How to complete this task:
An exact transcription of the lines below, from the first through the one containing "on the following business day.", is the only output wanted.

Data records:
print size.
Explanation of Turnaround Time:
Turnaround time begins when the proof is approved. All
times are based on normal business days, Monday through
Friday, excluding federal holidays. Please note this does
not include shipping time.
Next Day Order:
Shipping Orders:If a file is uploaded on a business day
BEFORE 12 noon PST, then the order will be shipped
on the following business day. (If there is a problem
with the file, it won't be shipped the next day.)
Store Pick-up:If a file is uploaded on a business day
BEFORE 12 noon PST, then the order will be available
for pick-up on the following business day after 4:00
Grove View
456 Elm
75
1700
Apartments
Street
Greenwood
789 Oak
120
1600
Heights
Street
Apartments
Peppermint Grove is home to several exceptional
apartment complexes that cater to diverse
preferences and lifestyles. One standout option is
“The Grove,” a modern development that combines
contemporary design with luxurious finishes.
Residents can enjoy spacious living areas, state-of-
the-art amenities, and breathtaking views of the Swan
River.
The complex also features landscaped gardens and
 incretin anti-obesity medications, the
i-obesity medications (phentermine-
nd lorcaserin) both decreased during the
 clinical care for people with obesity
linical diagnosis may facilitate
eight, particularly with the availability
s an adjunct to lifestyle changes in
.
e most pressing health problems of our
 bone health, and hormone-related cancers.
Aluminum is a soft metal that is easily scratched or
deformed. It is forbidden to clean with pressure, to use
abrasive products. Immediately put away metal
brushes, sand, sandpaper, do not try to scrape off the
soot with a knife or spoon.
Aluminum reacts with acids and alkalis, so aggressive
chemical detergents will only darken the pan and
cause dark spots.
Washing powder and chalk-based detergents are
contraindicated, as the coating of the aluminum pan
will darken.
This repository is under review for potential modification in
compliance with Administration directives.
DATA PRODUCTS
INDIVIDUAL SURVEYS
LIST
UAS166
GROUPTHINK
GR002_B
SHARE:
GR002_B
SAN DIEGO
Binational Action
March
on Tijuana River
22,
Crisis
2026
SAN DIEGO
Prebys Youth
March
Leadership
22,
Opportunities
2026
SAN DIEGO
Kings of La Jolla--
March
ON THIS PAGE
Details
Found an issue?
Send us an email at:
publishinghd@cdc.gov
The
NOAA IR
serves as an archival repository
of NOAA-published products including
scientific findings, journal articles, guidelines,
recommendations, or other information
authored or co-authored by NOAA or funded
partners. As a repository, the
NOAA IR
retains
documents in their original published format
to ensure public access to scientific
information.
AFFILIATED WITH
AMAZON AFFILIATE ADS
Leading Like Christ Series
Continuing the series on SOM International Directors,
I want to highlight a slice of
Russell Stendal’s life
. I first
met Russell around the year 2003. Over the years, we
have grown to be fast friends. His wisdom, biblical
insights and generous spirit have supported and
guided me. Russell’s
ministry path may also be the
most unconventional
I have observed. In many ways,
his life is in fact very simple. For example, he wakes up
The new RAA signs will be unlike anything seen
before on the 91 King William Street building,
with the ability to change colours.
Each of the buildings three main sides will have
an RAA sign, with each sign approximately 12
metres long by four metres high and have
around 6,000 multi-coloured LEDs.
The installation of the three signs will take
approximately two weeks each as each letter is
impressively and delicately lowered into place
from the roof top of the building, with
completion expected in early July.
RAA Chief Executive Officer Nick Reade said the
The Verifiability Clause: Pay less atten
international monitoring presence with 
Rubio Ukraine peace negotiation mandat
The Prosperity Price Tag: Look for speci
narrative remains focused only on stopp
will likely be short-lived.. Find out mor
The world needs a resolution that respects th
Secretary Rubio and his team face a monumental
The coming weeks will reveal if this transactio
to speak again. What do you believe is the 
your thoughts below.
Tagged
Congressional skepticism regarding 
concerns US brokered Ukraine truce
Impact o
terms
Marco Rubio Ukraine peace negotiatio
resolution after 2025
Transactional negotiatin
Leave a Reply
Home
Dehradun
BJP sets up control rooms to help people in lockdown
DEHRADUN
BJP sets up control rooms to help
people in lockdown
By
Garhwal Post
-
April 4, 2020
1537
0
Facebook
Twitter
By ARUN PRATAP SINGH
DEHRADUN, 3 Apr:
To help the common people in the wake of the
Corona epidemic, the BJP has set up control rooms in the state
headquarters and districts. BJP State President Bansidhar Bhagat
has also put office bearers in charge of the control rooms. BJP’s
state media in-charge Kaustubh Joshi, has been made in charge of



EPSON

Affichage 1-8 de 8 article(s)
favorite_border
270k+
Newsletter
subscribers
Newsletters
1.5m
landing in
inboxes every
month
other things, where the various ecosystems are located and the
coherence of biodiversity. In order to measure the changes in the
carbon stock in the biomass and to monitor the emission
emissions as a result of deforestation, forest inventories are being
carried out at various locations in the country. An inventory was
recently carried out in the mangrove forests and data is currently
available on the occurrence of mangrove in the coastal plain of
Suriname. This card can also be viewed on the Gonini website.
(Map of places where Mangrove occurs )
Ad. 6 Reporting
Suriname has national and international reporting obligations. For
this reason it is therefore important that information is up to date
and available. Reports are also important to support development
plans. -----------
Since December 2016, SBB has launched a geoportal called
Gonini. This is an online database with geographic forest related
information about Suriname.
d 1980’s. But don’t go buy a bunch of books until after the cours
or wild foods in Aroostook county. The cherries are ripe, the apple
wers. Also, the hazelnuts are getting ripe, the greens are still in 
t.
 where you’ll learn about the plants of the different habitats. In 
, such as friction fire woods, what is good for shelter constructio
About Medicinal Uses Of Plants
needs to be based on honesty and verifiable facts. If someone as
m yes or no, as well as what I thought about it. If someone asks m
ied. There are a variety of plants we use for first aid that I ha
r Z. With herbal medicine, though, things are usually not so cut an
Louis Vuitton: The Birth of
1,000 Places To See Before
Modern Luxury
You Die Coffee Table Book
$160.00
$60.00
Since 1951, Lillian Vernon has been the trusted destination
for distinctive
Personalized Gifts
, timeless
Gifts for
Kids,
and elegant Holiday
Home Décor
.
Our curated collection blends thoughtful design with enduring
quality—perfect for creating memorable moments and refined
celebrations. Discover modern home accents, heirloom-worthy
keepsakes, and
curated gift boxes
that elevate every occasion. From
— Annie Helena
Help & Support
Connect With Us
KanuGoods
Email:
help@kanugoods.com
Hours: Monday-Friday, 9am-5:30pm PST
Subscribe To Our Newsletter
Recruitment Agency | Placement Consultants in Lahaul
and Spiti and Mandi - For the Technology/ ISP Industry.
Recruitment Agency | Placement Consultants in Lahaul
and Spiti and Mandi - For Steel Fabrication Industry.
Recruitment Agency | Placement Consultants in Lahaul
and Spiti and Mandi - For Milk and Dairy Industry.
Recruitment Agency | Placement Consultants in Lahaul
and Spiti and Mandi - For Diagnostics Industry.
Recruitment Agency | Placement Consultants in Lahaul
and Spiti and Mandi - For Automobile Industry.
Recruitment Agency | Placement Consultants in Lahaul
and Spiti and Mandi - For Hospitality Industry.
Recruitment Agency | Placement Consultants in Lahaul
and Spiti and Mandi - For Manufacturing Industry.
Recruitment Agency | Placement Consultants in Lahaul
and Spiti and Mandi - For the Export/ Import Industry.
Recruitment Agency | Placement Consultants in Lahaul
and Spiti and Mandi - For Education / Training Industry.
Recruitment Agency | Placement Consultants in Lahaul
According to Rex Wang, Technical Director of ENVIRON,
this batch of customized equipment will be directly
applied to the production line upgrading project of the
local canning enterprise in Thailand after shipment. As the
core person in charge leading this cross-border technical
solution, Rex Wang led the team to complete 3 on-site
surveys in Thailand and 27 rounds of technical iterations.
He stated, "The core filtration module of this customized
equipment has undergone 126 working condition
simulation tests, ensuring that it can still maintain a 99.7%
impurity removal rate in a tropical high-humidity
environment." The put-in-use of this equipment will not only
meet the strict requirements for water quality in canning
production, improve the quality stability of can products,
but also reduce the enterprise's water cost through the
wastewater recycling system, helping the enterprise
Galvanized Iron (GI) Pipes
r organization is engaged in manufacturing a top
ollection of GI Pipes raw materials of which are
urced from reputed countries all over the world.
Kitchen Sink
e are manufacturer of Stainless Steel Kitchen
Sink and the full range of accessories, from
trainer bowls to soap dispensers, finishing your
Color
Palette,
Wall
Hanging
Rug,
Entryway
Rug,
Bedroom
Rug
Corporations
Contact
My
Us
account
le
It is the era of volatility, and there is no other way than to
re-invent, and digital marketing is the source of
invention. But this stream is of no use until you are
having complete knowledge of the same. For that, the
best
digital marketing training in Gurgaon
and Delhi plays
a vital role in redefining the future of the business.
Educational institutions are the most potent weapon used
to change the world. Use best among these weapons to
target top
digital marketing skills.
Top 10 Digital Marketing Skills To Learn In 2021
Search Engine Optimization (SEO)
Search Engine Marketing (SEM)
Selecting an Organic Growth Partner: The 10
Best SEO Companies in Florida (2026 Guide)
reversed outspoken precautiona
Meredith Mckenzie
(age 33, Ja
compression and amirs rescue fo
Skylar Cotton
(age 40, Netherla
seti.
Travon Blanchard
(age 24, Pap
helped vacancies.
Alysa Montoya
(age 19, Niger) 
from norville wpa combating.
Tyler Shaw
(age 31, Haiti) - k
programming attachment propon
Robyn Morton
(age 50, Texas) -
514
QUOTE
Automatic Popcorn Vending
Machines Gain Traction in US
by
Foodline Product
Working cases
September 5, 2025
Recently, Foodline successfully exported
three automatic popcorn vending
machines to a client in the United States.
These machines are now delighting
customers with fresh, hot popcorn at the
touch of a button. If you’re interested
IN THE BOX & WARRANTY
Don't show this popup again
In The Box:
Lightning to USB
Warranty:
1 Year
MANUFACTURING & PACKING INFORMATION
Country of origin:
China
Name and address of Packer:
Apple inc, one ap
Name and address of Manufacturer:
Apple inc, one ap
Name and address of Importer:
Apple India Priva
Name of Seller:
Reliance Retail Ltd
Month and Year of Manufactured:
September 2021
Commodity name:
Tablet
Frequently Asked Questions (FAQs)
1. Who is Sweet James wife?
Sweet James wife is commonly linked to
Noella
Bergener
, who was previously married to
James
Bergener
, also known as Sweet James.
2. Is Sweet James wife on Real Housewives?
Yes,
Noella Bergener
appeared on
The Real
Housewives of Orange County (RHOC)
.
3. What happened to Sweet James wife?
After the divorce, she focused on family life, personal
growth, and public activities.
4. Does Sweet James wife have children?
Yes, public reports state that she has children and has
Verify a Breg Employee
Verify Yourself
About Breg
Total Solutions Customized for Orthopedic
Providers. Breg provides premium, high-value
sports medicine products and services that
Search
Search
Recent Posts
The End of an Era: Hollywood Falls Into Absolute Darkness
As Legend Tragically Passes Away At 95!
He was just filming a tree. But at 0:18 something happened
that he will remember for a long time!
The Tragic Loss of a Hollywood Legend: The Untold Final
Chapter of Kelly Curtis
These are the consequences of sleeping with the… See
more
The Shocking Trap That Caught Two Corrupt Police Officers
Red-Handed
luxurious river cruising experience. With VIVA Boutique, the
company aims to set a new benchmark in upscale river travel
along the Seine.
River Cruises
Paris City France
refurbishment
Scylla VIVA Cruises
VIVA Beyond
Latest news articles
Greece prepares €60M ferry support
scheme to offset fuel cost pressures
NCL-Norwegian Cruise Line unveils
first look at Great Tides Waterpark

Answer box:
print size.
Explanation of Turnaround Time:
Turnaround time begins when the proof is approved. All
times are based on normal business days, Monday through
Friday, excluding federal holidays. Please note this does
not include shipping time.
Next Day Order:
Shipping Orders:If a file is uploaded on a business day
BEFORE 12 noon PST, then the order will be shipped
on the following business day. (If there is a problem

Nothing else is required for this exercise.